Built it. Nobody uses it. Here’s the fix.
Software succeeds when it becomes the easiest path, not the “new option.”
Adoption is not a training issue. It is a product issue and a change issue. One outcome of your software project should always be that it's easier to use than not to.
The 4-Part Rollout Recipe
1) Early involvement
Bring real users into discovery and prototypes.
- Screen walkthroughs
- Simple clickable mockups
- Weekly feedback loops
This is generosity. Share progress, ask for input, and make users feel respected.
2) Make the new way faster
If the new system takes longer, users will avoid it. Remove friction:
- Auto-fill fields
- Reduce steps
- Defaults that match real work
- Fewer clicks than the spreadsheet
Craftsmanship matters here. Small UI details create big behaviour changes.
3) Train by role, not by features
Training should match jobs:
- Dispatcher training
- Manager training
- Finance training
Keep it short. Keep it practical. Use real examples from their day.
4) Measure and adjust
Treat rollout as a controlled launch, not a one-time event. Track:
- Usage rates by role
- Time to complete key tasks
- Top user complaints and requests
Speed matters here. Fix friction quickly, while momentum is high.
Mini Case Study. Health Clinic Workflow Adoption
Problem: A health clinic launched a custom intake and scheduling tool. Staff continued using paper forms and old templates.
Mistake: Rollout focused on a single big training session and a hard switch date. Real workflow pain was not addressed. The new tool added steps, so staff reverted.
Fix: The rollout was redesigned using the 4-part recipe.
- Early involvement: staff reviewed screens weekly
- Faster path: intake became a 2-minute flow with smart defaults
- Role-based training: front desk and clinicians trained separately
- Measure and adjust: the top 3 pain points were fixed in the first two weeks
Responsibility showed up as owning adoption outcomes, not blaming staff.
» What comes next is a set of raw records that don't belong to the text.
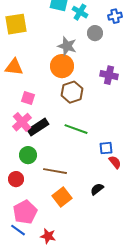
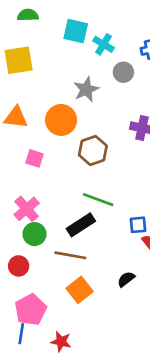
gray star: (67, 46) -> (86, 89), turned 30
orange circle: (62, 66) -> (61, 120), moved
pink cross: (22, 122) -> (27, 209), moved
black rectangle: (38, 127) -> (81, 225), moved
blue line: (18, 230) -> (21, 334), turned 63

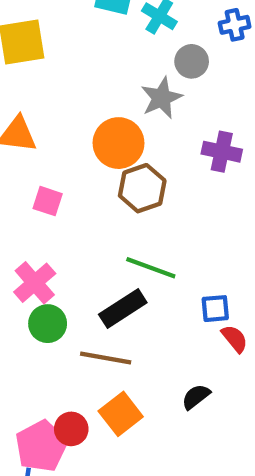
gray star: (86, 89) -> (162, 98), moved
orange circle: (61, 120) -> (119, 143), moved
red circle: (19, 266) -> (71, 429), moved

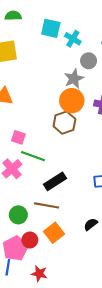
orange circle: (119, 143) -> (72, 101), moved
pink square: (48, 201) -> (18, 137), moved
green line: (151, 268) -> (33, 156), moved
green circle: (48, 324) -> (18, 215), moved

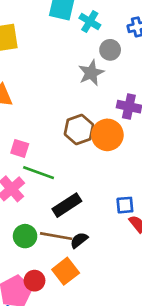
orange circle: (72, 101) -> (107, 135), moved
green circle: (18, 215) -> (25, 236), moved
black semicircle: (91, 224) -> (79, 240), moved

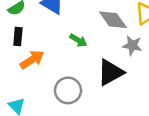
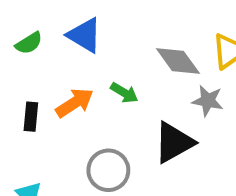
black rectangle: (18, 36) -> (31, 117), moved
orange arrow: (32, 60) -> (75, 103), moved

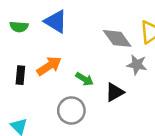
green semicircle: (29, 43) -> (19, 27), turned 36
green arrow: (124, 93) -> (84, 79), moved
black triangle: (174, 142) -> (115, 92), size x0.7

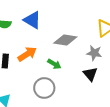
gray diamond: (117, 38) -> (65, 40), moved, turned -45
black triangle: (115, 92) -> (90, 74), moved, turned -42

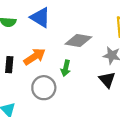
green arrow: (54, 64) -> (66, 68), turned 72
gray circle: (44, 88) -> (44, 88), moved

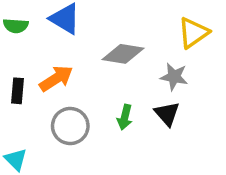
green arrow: (66, 68) -> (125, 117), moved

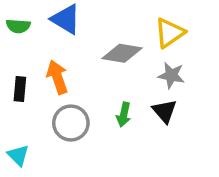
yellow triangle: (193, 33) -> (170, 33), moved
orange arrow: (56, 78) -> (57, 77), turned -76

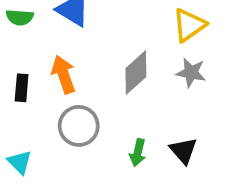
gray diamond: (122, 53) -> (136, 73), moved, turned -51
black triangle: (164, 111) -> (183, 151), moved
green arrow: (124, 115) -> (138, 153), moved

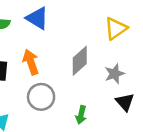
gray star: (191, 73) -> (115, 74), moved, turned -30
black triangle: (183, 151) -> (125, 102), moved

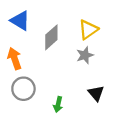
gray diamond: (80, 61) -> (51, 37), moved
gray star: (115, 74) -> (85, 55), moved

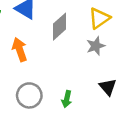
gray circle: (23, 89) -> (29, 95), moved

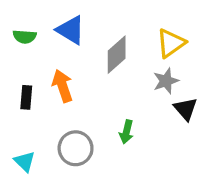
black triangle: (108, 87) -> (186, 109), moved
green arrow: (67, 99) -> (126, 132), moved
Speed showed up as rapid fixes. Craftsmanship showed up as smooth workflows.
Result: Usage became consistent, intake time dropped, and staff stopped duplicating work across systems.
Quick Takeaways
- Adoption is designed, not demanded.
- Users follow the easiest path every time.
- Use the 4-part recipe: involve early, make it faster, train by role, measure and adjust.
- Fix friction fast to protect momentum.
Choose one workflow and redesign it so the new system is clearly faster than the old way.